Он увидел как бы со стороны человекообразный кусок с обгоревшими ошмётками плоти, депигментированный безволосый череп, на котором полыхали бельма вечной боли с вращающимися булавочными головками зрачков, перемотанные грязными бинтами конечности.
Он истошно завыл, понимая, что этот обугленный обрубок - он сам. Он - последний, цилиндр номер ноль, тошнотворно узкая пещера, уродливая, не подчиняющаяся желаниям, почти обездвиженная, не подлежащая даже частичной реконструкции по причине недоступности животворящего Цвета, оставленного где-то наверху и не удосужившегося спуститься сюда. И навсегда всё будет таким. Назад дороги нет. Назад дороги нет.
Вой оборвала игла, выпустив из своего косого среза оранжевую дымящуюся лужу с костенеющим налётом, сразу ушедшую вниз. От этого дыма Цвет не вернулся, уровень фундаментальных взаимодействий в Стандартной Модели не поднялся ни на один порядок, но стала безразлична вся эта иерархия, все эти бесконечные сужающиеся пещеры, которые надо паять, белить, красить, в конце концов, он вам не апатрид-строитель, почему он должен быть на таком положении? Он просто будет спать и видеть сны.

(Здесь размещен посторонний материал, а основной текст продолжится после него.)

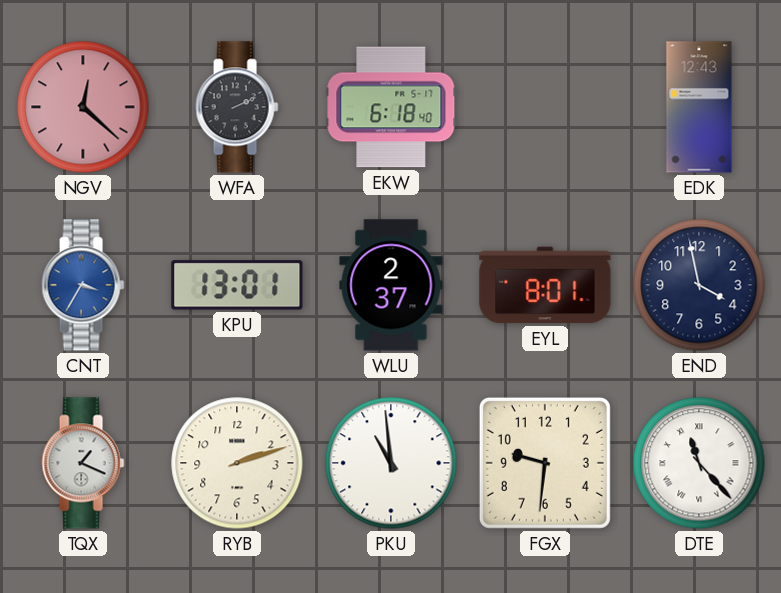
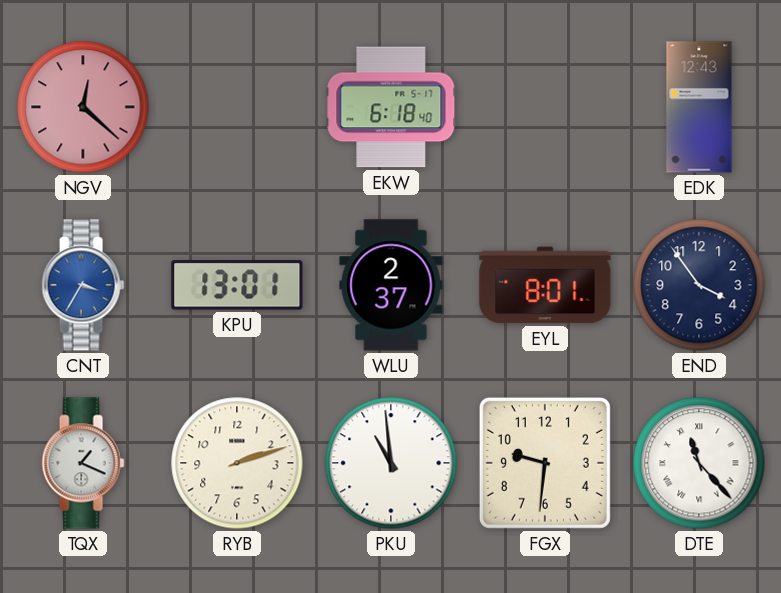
WFA: 2:11 -> none
END: 3:58 -> 3:54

Он спал и видел сны, в которых расцветали огненные шары, прожигающие в глазах до самого дна души дыры архаического ужаса. Он бежал от этих шаров, но они распадались на окружности, догоняли его, находили везде, и, хватая за шиворот, как хулиганистого мальчугана, который не хочет взрослеть и брать на себя ответственность, забивали гарью пространство между цилиндрами, приводя в негодность телескопические механизмы выдвижения из себя самого. Или может, это из-за уколов, жидких ледышек, становилось тепло. Ледышки проваливались за края, беглец ржавел тонкими подкладками своих тел, деформированных до неузнаваемости, так, что выдвижение получалось всё труднее, и уже не каждую ночь, а однажды стало абсолютно невозможным. Когда эти духовно-мясные матрёшки скипелись до однородности.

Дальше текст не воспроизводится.